SALPICOS DE CULTURA.....
«Sociedade e mudança de mentalidades»
Nos dias de hoje existem duas questões que se tornaram muito correntes: saber qual a influência do ambiente nos nossos comportamentos e ter em conta o que se aceita por normal. É então com extrema regularidade que ouço e vejo muita gente tecer considerações sobre este ou aquele comportamento e, não raro, fazer até ousados juízos sobre a forma como esta ou aquela pessoa se manifesta. Claro que não vou aqui tecer considerações éticas sobre os mais diversos modos de cada um se comportar. Mas parece-me que se pode aceitar que é com facilidade que ouvimos, um pouco aqui e ali, pessoas várias, não só comentarem com facilidade a vida alheia, como até tecer considerações de natureza ética face ao que lhes parece ser, bem ou mal, executado.

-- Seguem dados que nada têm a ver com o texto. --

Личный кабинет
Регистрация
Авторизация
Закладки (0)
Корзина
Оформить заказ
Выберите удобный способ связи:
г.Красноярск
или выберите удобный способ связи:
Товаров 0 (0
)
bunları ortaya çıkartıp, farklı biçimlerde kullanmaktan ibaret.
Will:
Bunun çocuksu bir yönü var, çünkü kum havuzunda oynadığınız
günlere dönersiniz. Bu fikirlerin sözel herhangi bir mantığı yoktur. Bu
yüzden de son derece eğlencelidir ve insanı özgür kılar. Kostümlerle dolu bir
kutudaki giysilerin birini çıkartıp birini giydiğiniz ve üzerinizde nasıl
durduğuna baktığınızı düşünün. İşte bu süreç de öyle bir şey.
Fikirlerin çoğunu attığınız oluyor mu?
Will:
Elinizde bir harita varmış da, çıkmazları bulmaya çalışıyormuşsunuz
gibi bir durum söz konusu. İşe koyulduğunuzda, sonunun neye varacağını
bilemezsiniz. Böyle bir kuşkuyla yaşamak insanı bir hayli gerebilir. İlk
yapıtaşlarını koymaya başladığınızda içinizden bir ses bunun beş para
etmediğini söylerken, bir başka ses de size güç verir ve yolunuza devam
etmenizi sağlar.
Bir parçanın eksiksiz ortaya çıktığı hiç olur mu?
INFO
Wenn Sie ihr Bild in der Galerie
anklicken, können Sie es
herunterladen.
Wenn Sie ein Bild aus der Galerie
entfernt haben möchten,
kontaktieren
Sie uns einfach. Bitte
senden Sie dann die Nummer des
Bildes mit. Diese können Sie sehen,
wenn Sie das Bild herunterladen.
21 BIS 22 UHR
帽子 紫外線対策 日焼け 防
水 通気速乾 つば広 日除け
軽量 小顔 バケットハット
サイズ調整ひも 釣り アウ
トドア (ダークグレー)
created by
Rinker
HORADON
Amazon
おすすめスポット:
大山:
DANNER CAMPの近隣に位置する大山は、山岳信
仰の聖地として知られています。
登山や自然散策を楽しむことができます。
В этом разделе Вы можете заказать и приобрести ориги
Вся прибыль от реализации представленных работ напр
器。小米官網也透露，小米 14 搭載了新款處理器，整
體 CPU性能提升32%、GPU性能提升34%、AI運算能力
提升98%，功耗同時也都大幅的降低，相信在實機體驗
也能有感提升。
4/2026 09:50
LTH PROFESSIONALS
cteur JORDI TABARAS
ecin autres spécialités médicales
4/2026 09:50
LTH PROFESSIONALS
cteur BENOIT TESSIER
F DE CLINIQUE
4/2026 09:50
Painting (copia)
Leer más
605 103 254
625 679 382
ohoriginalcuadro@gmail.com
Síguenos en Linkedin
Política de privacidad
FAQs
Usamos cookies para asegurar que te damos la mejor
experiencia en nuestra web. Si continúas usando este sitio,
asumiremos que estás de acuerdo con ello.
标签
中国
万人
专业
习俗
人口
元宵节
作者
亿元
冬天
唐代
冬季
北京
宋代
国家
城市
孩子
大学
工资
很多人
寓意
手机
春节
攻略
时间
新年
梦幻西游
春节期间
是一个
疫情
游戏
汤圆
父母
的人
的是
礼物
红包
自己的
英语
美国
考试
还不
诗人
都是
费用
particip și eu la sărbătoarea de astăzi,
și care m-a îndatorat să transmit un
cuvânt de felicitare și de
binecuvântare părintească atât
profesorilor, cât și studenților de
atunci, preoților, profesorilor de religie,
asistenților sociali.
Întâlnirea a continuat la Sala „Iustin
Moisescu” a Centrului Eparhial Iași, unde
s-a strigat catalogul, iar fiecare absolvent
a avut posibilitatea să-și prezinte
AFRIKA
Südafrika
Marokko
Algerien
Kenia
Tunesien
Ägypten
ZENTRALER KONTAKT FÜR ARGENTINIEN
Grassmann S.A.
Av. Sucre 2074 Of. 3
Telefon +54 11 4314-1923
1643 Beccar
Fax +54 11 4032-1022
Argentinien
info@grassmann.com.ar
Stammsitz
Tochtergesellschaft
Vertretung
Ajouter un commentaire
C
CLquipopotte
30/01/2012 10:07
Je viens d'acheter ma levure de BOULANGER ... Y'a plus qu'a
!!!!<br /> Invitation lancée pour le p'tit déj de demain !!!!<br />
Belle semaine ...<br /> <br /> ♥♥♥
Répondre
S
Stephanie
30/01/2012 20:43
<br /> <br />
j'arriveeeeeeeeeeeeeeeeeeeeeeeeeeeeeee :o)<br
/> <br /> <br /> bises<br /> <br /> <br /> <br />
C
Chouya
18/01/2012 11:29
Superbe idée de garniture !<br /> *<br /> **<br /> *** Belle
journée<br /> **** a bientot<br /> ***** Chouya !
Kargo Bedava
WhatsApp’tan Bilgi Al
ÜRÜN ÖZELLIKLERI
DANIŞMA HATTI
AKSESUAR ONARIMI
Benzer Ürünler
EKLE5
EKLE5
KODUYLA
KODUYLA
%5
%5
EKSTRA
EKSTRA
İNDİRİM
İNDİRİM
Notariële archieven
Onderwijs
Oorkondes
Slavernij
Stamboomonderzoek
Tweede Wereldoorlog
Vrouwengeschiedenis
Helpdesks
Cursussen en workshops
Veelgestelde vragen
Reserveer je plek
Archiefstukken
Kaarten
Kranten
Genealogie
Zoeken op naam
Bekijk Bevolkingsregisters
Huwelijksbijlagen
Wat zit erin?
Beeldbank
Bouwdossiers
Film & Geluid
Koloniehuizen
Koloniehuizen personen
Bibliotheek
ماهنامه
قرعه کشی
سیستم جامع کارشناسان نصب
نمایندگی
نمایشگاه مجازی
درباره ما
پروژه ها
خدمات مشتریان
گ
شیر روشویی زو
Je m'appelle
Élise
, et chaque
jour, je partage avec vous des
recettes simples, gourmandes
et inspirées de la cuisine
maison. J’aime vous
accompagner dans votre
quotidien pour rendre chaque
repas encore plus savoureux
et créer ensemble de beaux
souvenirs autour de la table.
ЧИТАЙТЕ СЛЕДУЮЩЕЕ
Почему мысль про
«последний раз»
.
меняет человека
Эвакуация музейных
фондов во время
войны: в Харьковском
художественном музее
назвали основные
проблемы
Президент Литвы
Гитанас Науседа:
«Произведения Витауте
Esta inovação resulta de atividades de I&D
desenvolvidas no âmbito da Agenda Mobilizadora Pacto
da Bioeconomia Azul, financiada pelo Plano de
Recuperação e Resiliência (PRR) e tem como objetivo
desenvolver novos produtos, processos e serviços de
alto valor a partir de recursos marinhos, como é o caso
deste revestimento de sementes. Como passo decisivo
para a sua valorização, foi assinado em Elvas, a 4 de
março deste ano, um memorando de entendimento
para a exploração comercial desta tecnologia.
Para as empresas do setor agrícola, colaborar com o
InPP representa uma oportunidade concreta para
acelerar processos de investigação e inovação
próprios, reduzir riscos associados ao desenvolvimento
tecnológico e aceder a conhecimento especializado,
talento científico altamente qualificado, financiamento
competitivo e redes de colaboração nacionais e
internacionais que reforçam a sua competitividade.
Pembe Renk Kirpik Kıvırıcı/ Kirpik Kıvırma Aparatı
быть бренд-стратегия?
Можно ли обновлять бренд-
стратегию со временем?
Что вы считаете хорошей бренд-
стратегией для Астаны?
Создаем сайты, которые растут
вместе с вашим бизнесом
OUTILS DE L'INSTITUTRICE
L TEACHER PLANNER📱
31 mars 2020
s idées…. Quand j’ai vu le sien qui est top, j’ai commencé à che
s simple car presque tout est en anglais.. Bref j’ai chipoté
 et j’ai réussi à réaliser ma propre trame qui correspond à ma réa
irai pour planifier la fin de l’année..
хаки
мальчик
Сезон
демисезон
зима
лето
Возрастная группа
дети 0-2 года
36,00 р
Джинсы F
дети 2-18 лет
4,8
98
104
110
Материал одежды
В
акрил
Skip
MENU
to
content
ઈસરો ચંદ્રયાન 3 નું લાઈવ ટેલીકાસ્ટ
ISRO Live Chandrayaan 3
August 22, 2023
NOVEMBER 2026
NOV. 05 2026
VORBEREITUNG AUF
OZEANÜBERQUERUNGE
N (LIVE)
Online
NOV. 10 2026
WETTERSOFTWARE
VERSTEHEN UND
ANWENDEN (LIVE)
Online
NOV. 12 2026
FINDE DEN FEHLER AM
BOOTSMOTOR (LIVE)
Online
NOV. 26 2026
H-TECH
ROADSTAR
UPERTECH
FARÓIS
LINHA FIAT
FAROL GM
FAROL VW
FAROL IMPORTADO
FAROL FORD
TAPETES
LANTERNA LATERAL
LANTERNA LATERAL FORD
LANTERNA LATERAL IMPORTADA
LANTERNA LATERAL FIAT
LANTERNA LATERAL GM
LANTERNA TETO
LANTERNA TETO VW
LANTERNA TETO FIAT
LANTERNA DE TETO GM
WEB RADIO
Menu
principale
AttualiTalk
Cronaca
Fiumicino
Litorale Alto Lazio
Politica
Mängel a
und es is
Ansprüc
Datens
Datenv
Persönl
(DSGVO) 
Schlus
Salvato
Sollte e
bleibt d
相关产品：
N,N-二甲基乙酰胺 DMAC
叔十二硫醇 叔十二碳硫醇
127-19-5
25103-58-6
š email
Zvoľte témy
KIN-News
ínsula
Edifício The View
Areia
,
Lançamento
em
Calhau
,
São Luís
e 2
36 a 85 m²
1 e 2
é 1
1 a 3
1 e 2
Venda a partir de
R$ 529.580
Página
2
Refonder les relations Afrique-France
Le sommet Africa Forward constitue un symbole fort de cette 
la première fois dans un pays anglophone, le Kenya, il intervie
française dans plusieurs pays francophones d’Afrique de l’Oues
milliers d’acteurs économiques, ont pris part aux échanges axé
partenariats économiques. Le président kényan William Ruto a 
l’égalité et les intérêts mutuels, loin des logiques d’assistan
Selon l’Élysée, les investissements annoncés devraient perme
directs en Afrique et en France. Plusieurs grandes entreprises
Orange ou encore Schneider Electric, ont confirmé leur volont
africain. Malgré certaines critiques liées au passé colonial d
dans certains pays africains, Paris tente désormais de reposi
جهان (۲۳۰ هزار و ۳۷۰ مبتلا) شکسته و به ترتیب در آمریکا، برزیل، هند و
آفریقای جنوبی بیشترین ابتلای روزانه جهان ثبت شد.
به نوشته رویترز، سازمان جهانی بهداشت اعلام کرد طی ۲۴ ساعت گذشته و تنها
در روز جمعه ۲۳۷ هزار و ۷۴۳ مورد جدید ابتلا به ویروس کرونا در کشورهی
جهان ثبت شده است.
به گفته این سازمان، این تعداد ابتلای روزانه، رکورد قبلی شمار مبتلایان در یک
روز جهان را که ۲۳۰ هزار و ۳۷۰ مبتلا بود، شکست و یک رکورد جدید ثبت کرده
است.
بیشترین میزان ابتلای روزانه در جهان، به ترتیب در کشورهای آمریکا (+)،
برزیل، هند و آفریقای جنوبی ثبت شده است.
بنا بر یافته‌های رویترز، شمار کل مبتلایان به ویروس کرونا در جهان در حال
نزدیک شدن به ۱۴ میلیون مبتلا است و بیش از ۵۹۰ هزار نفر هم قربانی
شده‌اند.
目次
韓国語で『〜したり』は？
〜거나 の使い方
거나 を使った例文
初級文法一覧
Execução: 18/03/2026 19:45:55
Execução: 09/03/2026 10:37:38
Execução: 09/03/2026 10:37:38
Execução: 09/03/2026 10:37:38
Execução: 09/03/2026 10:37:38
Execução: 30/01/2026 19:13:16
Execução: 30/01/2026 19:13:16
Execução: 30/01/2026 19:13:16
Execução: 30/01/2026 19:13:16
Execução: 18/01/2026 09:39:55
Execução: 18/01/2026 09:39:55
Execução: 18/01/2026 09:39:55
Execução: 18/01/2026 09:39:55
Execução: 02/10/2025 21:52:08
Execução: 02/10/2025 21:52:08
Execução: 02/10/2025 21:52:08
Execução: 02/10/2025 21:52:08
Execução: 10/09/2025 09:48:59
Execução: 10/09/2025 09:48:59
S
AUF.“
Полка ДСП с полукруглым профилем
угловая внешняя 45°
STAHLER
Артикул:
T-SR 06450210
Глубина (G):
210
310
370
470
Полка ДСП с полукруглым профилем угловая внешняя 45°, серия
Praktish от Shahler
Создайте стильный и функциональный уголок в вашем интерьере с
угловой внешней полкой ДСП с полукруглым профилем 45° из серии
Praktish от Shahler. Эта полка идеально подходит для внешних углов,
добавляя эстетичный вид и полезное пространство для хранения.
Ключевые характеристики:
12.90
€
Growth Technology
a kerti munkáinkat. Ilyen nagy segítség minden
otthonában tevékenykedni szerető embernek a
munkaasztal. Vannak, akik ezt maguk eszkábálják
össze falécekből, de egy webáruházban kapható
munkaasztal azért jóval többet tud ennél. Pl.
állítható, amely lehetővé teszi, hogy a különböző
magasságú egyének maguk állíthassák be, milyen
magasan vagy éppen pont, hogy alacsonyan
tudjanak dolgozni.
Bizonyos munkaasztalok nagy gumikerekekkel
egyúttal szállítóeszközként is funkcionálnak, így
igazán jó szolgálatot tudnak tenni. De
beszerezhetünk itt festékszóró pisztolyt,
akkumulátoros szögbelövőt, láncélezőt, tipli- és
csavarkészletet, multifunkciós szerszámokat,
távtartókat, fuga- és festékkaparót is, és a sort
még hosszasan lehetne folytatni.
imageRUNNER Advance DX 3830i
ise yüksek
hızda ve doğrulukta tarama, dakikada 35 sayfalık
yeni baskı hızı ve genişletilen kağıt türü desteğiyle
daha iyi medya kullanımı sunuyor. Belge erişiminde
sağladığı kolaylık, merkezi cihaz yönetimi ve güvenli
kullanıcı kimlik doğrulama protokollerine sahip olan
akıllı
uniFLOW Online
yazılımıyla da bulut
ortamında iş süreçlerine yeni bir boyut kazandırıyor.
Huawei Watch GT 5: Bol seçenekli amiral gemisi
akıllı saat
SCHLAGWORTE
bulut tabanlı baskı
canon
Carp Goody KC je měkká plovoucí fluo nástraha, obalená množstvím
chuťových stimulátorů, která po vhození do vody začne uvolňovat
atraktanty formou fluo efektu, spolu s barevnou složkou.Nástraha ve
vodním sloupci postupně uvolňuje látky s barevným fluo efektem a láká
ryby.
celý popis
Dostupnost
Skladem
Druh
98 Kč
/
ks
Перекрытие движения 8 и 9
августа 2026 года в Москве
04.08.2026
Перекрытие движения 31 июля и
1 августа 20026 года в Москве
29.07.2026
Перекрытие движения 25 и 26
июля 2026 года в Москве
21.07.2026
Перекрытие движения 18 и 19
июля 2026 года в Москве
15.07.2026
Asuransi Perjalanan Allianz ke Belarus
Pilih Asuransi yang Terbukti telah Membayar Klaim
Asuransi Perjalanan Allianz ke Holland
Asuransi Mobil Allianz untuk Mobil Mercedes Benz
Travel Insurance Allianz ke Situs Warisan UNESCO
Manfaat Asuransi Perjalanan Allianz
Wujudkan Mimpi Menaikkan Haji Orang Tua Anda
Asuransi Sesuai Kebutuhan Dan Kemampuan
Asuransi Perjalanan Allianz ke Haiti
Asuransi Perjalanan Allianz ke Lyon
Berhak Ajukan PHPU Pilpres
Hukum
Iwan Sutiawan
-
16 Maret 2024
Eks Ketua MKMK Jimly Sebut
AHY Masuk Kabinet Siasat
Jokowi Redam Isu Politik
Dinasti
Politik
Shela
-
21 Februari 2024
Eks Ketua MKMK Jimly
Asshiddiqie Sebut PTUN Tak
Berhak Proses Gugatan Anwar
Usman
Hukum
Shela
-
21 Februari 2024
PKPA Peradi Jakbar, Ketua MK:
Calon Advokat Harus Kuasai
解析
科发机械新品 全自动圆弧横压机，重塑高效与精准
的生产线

Vivi durante muitos anos sob a alçada de um regime político onde nada se podia fazer, ou até nada se podia dizer. Lembro-me bem de como se ansiava pela mudança de regime, e de como se formulava nas mentes a ideia de que se o facto acontecesse, certamente que um dos ganhos seria poder-se ter a liberdade de se manifestarem, sem restrições, as mais diversas opiniões. Vivo agora num regime que sucedeu ao anterior e onde a liberdade de expressão é, felizmente, incomensuravelmente maior.
Contudo, venho observando que alguns dos tiques sociais que mais mereciam crítica vão-se mantendo. Um deles prendia-se, ao tempo, com o facto de a justiça ser lenta e facilmente permeável a interesses diversos. Um outro tinha por referência o sistema escolar que se achava então obsoleto e desligado da realidade.
Bem, ser aqui velho do restelo e cair na estafada esparrela de dizer que em Portugal vive-se hoje como outrora, é algo que não perfilho. A democracia em que vivemos mudou este país de forma mais que evidente. Porém, não deixo de achar curioso que, face às questões da justiça, continuo a ouvir os mesmos slogans que então eram timbre. Claro que falando com muitas pessoas tenho de dizer que é comum ouvir que hoje há mais intervenção judiciária que antes, e uma das frases bem evidenciadas, é que “desta vez até os poderosos se sentam no banco dos réus”. Contudo, face às últimas noticias que venho ouvindo e lendo, interrogo-me quanto a saber se de facto ainda não andam muitos interesses a tornar a justiça lenta e a sujeitá-la aos tais interesses que a fazem parar.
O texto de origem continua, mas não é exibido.